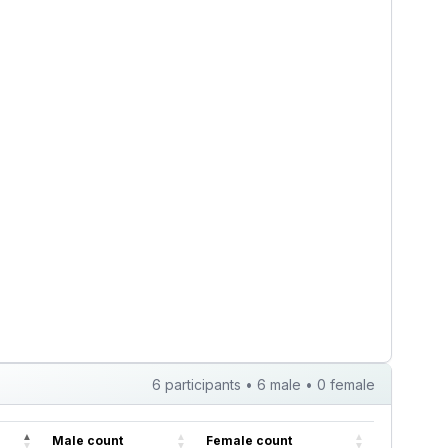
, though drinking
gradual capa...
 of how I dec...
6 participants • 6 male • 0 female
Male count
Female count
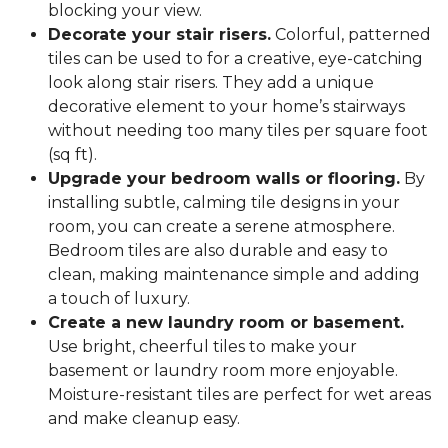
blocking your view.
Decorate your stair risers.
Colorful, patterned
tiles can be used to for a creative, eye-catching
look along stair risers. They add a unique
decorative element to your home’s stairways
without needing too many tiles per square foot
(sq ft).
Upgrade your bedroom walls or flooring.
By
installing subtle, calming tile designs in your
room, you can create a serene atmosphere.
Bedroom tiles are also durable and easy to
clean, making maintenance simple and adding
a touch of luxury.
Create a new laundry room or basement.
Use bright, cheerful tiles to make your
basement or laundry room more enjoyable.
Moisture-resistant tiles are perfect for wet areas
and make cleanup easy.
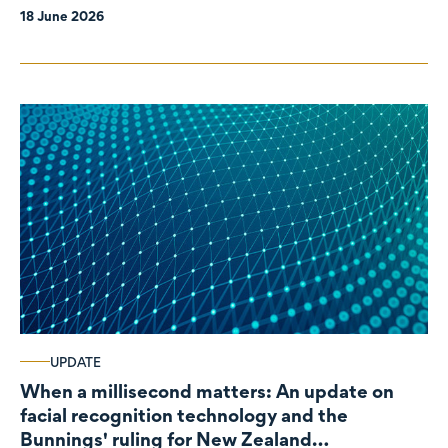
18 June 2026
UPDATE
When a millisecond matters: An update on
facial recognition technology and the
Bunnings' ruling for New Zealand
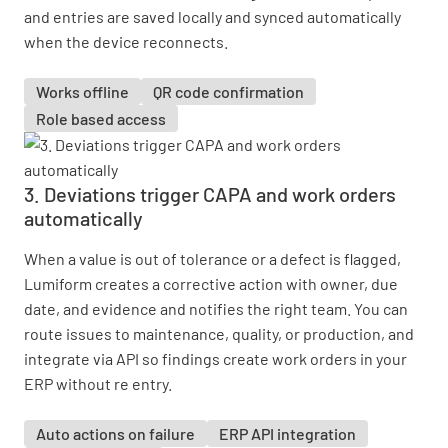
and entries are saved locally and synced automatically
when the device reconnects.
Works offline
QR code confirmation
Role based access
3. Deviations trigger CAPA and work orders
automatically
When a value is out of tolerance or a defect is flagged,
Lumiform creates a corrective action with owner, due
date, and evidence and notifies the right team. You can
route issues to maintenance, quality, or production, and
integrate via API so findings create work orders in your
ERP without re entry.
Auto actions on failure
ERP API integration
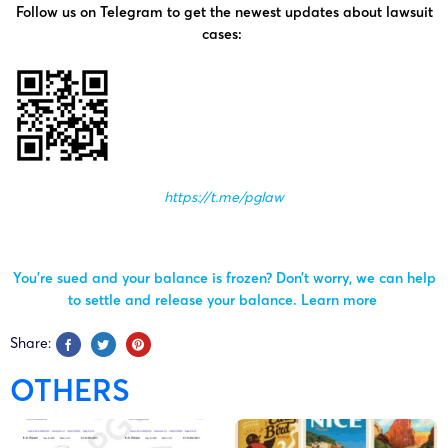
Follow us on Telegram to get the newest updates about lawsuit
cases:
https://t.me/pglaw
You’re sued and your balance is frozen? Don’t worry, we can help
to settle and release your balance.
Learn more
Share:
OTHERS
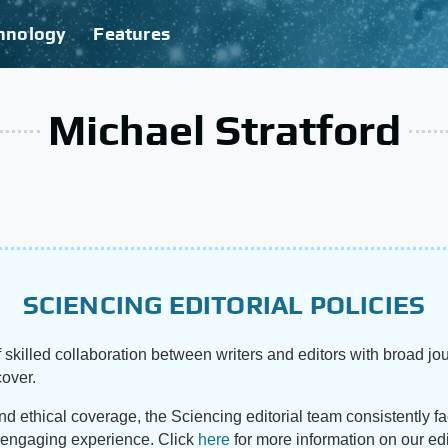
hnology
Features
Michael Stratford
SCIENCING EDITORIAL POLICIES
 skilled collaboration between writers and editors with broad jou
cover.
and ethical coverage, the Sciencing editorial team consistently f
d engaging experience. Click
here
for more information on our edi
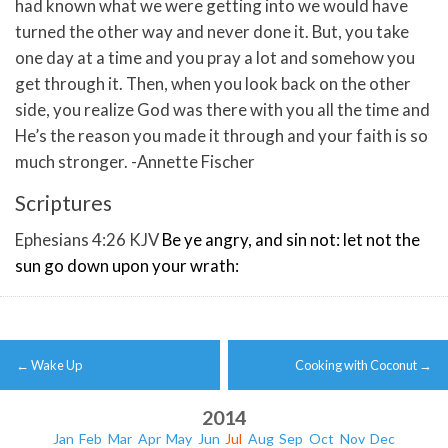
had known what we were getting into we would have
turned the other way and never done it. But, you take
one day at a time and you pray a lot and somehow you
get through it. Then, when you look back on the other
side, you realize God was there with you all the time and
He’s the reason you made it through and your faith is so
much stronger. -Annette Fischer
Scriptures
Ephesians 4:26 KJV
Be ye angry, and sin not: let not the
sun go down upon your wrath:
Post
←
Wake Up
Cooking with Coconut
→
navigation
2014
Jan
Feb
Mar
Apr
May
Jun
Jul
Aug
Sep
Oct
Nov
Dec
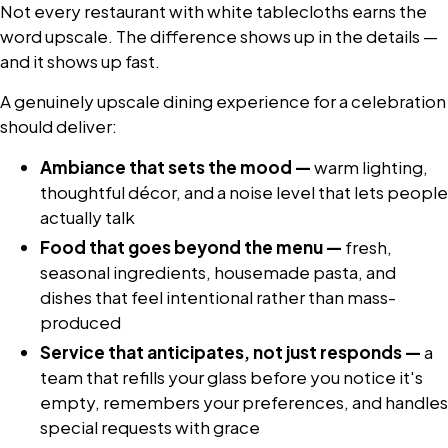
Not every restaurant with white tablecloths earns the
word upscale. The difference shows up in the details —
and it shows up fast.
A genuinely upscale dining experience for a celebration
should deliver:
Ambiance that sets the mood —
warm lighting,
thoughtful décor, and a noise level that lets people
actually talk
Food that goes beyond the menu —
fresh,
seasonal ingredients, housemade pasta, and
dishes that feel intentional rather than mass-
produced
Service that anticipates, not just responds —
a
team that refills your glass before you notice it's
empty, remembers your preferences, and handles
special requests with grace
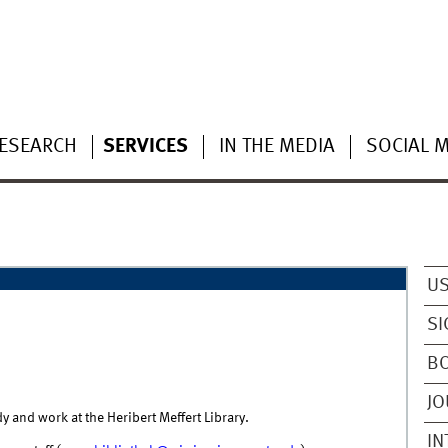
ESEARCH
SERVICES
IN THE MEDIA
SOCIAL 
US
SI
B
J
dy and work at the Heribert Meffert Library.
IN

TASK PROMPT: From the first line of the records through the line containing "decorative element to your home’s stairways", please output exactly those lines and nothing more, leaving out the pictures.

PROBLEM SOLUTION:
, though drinking
gradual capa...
 of how I dec...
6 participants • 6 male • 0 female
Male count
Female count
blocking your view.
Decorate your stair risers.
Colorful, patterned
tiles can be used to for a creative, eye-catching
look along stair risers. They add a unique
decorative element to your home’s stairways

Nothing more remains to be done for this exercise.